A giant “dark wall” cannot explain how part of the earth can be light while the other part is dark, unless it is a high as the sun. It will fail as an explanation because we cannot find it. Our travel “around the world” has not produced a turning point where it is dark on one side and light on the other. Lack of data is as detrimental to a theory as controverting data. Maybe even more so.

And just being a “shade” is not enough. If you walk behind the barn, where the sun cannot reach you, it is not dark. Light is diffused by the air and when the sun is up, it is light everywhere, even shadows, except where the sun cannot reach at all. And a wall only as high as the mountains would allow the sun to shine over it and eventually reach the other side as it orbits overhead.

That is not reasonable, as the rising sun would be seen far west of the wall first then progressively eastward as it rises until it crosses the wall, and shines on all of the “sun side.” This does not happen, so the theory fails there. (Explain and correlate will all known data.)

The flat earth must be a two sided disk with light on one side and dark on the other. The route of the sun is quite complicated, as it is equidistant from all parts of the surface. More about that later. A traveler, traveling “around the world,” involve a rapid change from seeing the northern skies on the top side, to a transition “around the edge,” to seeing the southern skies in a very short time on the other side.

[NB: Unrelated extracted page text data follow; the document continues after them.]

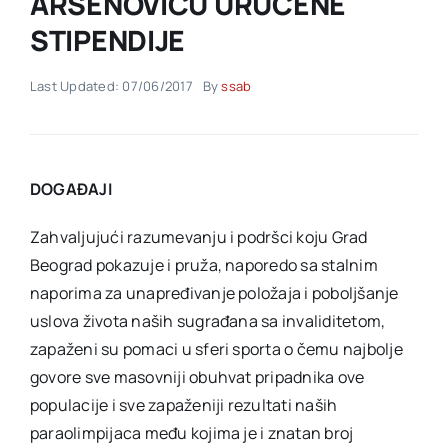
ARSENOVIĆU URUČENE
STIPENDIJE
Akti SSAB
Last Updated: 07/06/2017
By
ssab
Kontakt
DOGAĐAJI
Zahvaljujući razumevanju i podršci koju Grad
Beograd pokazuje i pruža, naporedo sa stalnim
naporima za unapređivanje položaja i poboljšanje
uslova života naših sugrađana sa invaliditetom,
zapaženi su pomaci u sferi sporta o čemu najbolje
govore sve masovniji obuhvat pripadnika ove
populacije i sve zapaženiji rezultati naših
paraolimpijaca među kojima je i znatan broj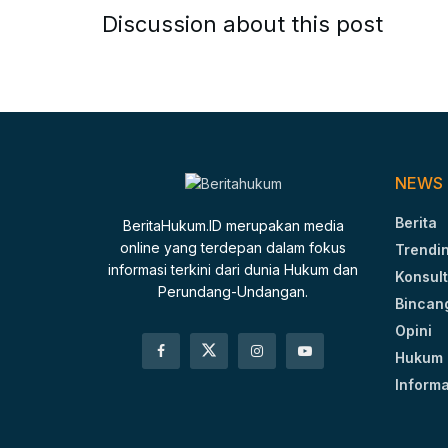
Discussion about this post
NEWS
Berita
BeritaHukum.ID merupakan media
online yang terdepan dalam fokus
Trendi
informasi terkini dari dunia Hukum dan
Konsult
Perundang-Undangan.
Bincan
Opini
Hukum 
Informa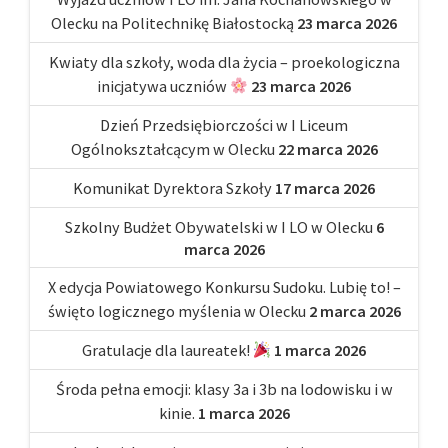
Olecku na Politechnikę Białostocką
23 marca 2026
Kwiaty dla szkoły, woda dla życia – proekologiczna
inicjatywa uczniów
23 marca 2026
Dzień Przedsiębiorczości w I Liceum
Ogólnokształcącym w Olecku
22 marca 2026
Komunikat Dyrektora Szkoły
17 marca 2026
Szkolny Budżet Obywatelski w I LO w Olecku
6
marca 2026
X edycja Powiatowego Konkursu Sudoku. Lubię to! –
święto logicznego myślenia w Olecku
2 marca 2026
Gratulacje dla laureatek!
1 marca 2026
Środa pełna emocji: klasy 3a i 3b na lodowisku i w
kinie.
1 marca 2026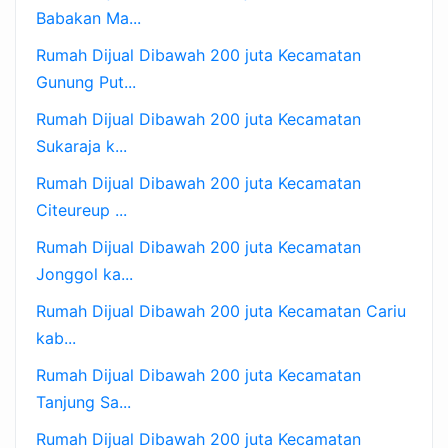
Babakan Ma...
Rumah Dijual Dibawah 200 juta Kecamatan
Gunung Put...
Rumah Dijual Dibawah 200 juta Kecamatan
Sukaraja k...
Rumah Dijual Dibawah 200 juta Kecamatan
Citeureup ...
Rumah Dijual Dibawah 200 juta Kecamatan
Jonggol ka...
Rumah Dijual Dibawah 200 juta Kecamatan Cariu
kab...
Rumah Dijual Dibawah 200 juta Kecamatan
Tanjung Sa...
Rumah Dijual Dibawah 200 juta Kecamatan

That is not our main reason for rejecting this theory of the flat earth. The center of gravity of a disk is not equidistant from all positions on the earth disk. So gravity would exert more force a body at the center of the disk than at the extreme edges. You would weigh more in the center of the disk than at any other point, and your weight would decrease until you “reached the edge” then flipped and began to return to a location closer to the center. At the same altitude, a body would weigh the same anywhere on the surface of a globe. More contradictory data.

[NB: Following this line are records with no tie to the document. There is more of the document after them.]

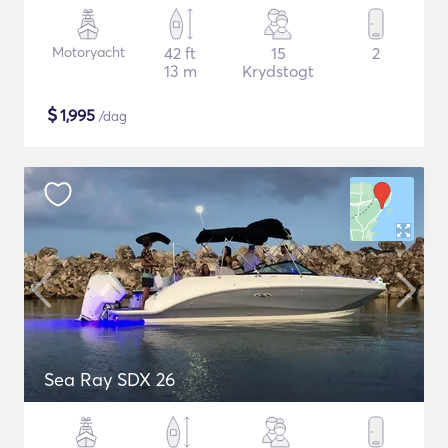
Motoryacht
42 ft
15
2
13 m
Krydstogt
$
1,995
/dag
Sea Ray SDX 26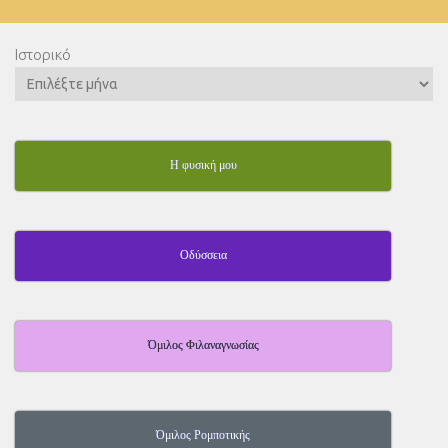
Ιστορικό
Η φυσική μου
Οδύσσεια
Όμιλος Φιλαναγνωσίας
Όμιλος Ρομποτικής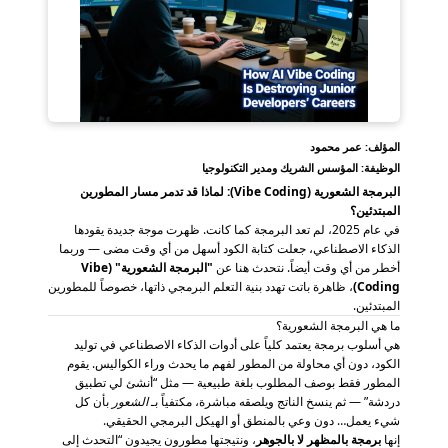
المؤلف: عمر محمود
الوظيفة: المؤسس الشريك ومدير التكنولوجيا
البرمجة الشعورية (Vibe Coding): لماذا قد تدمر مسار المطورين
المبتدئين؟
في عام 2025، لم تعد البرمجة كما كانت. ظهرت موجة جديدة يقودها
الذكاء الاصطناعي، جعلت كتابة الكود أسهل من أي وقت مضى — وربما
أخطر من أي وقت أيضاً. نتحدث هنا عن
"البرمجة الشعورية" (Vibe
Coding)
، ظاهرة باتت تهدد بنية التعلم البرمجي ذاتها، خصوصاً للمطورين
المبتدئين.
ما هي البرمجة الشعورية؟
هي أسلوب برمجة يعتمد كلياً على أدوات الذكاء الاصطناعي في توليد
الكود، دون أي محاولة من المطور لفهم ما يحدث وراء الكواليس. يقوم
المطور فقط بوصف المطلوب بلغة طبيعية — مثل “أنشئ لي تطبيق
دردشة” — ثم ينسخ الناتج ويلصقه مباشرة، مكتفياً بـ
الشعور
بأن كل
شيء يعمل… دون وعي بالمنطق أو الهيكل البرمجي الحقيقي.
إنها
برمجة بالمظهر لا بالجوهر
، ونتيجتها مطورون يجيدون “التحدث إلى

But that is not even the “ dead bang killer” argument. That is reserved for the sunrise. Every place on a  flat disk would see the sun as soon as it rose in the east. The far western edge would see it as soon as the far eastern edge, except for some mountain interference. But once the sun was three or four miles above the eastern horizon, higher than the mountains, it would be visible to the entire disk. Data again is a killer of bad theories.

It is relatively simple to document a “moving dawn” all across the country and indeed the entire world-disk. This even harks back to the third grade science lesson where Miss Carlson explained, or read from a book, that a ship at sea appears from the top down. First only the top of the sail is seen, then more progressively appears, top down, until we can see the entire ship. This would not happen on a flat ocean. It is a mark of a curved surface.

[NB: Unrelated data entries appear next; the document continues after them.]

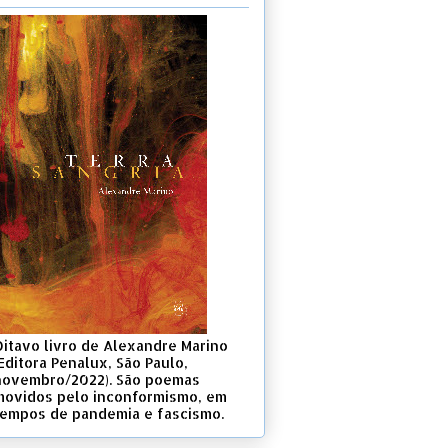
Oitavo livro de Alexandre Marino
Editora Penalux, São Paulo,
novembro/2022). São poemas
movidos pelo inconformismo, em
tempos de pandemia e fascismo.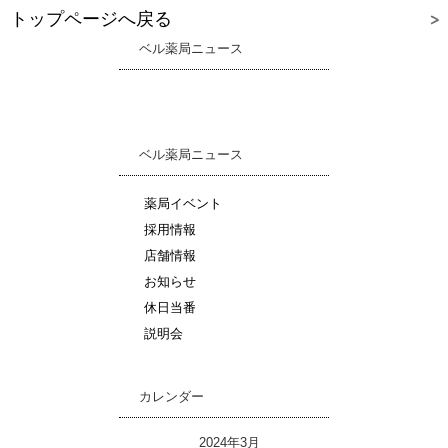
トップページへ戻る
ベル薬局ニュース
ベル薬局ニュース
薬局イベント
採用情報
店舗情報
お知らせ
休日当番
説明会
カレンダー
2024年3月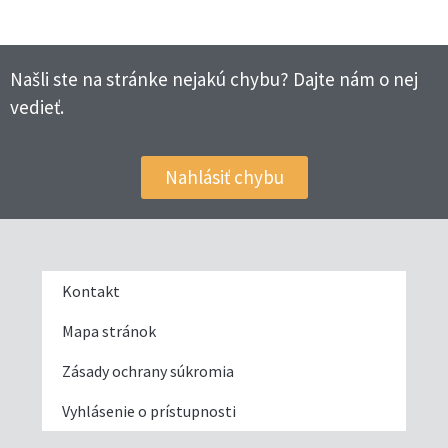
Našli ste na stránke nejakú chybu? Dajte nám o nej
vedieť.
Nahlásiť chybu
Kontakt
Mapa stránok
Zásady ochrany súkromia
Vyhlásenie o prístupnosti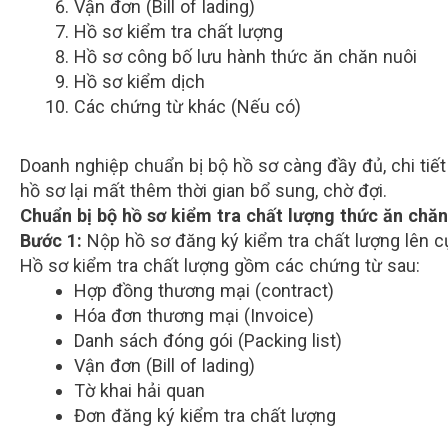
Vận đơn (Bill of lading)
Hồ sơ kiểm tra chất lượng
Hồ sơ công bố lưu hành thức ăn chăn nuôi
Hồ sơ kiểm dịch
Các chứng từ khác (Nếu có)
Doanh nghiệp chuẩn bị bộ hồ sơ càng đầy đủ, chi tiết 
hồ sơ lại mất thêm thời gian bổ sung, chờ đợi.
Chuẩn bị bộ hồ sơ kiểm tra chất lượng thức ăn chăn
Bước 1:
Nộp hồ sơ đăng ký kiểm tra chất lượng lên c
Hồ sơ kiểm tra chất lượng gồm các chứng từ sau:
Hợp đồng thương mại (contract)
Hóa đơn thương mại (Invoice)
Danh sách đóng gói (Packing list)
Vận đơn (Bill of lading)
Tờ khai hải quan
Đơn đăng ký kiểm tra chất lượng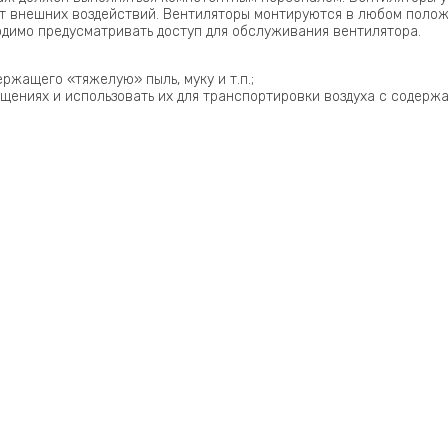
 внешних воздействий. Вентиляторы монтируются в любом положе
одимо предусматривать доступ для обслуживания вентилятора.
ржащего «тяжелую» пыль, муку и т.п.;
щениях и использовать их для транспортировки воздуха с содер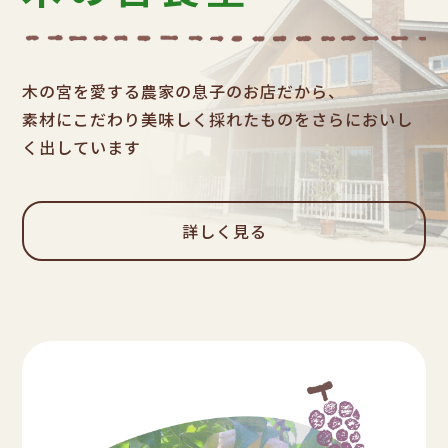
木の宮を愛する農家の息子のお店だから、
素材にこだわり美味しく採れたものをさらにおいし
く出しています
詳しく見る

Likewise the progressive sunrise is distinctive of a curved surface, and not a flat one. Flat earth is dead. Scientifically, that is. It does not correspond with any observed data. It does not correlate with other theoretical phenomena. It is contradicted by observed data. And it does not predict anything that really occurs.

If it persists, it is based on, well, not to be too critical, but on faulty observation and understanding. For those who like to joust at unicorns, take your shots. I am sticking to science.

Reality is much more real. (Incidentally, the Bible does not support a flat earth, so just leave that broken arrow in the quiver.)

And that, students, is the lesson for today. Any questions?